Data extracted from a collection -
----------------------------------------
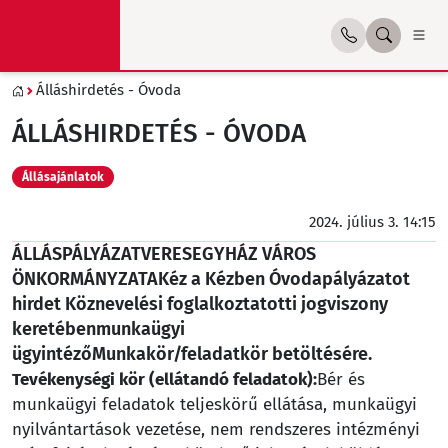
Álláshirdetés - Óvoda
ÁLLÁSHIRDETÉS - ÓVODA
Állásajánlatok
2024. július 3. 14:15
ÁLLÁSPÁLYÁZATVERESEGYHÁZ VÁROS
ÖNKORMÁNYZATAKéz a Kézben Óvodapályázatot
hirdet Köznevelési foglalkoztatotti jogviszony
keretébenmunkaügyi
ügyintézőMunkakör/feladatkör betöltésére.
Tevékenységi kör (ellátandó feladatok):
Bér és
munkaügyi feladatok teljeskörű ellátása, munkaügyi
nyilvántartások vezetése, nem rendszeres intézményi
----------------------------------------
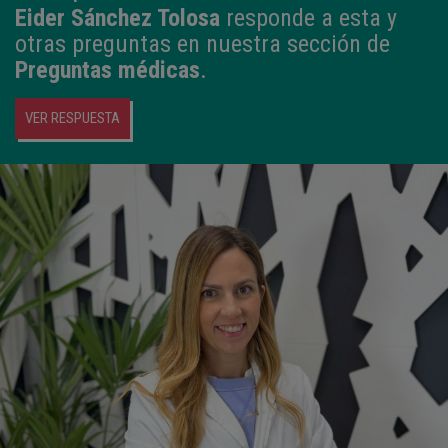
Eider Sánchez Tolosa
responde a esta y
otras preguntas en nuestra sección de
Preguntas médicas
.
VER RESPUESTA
----------------------------------------
For the word "feladatok", tally the lines of the entries in which it appears and give the total alone.

Answer to this exercise - 2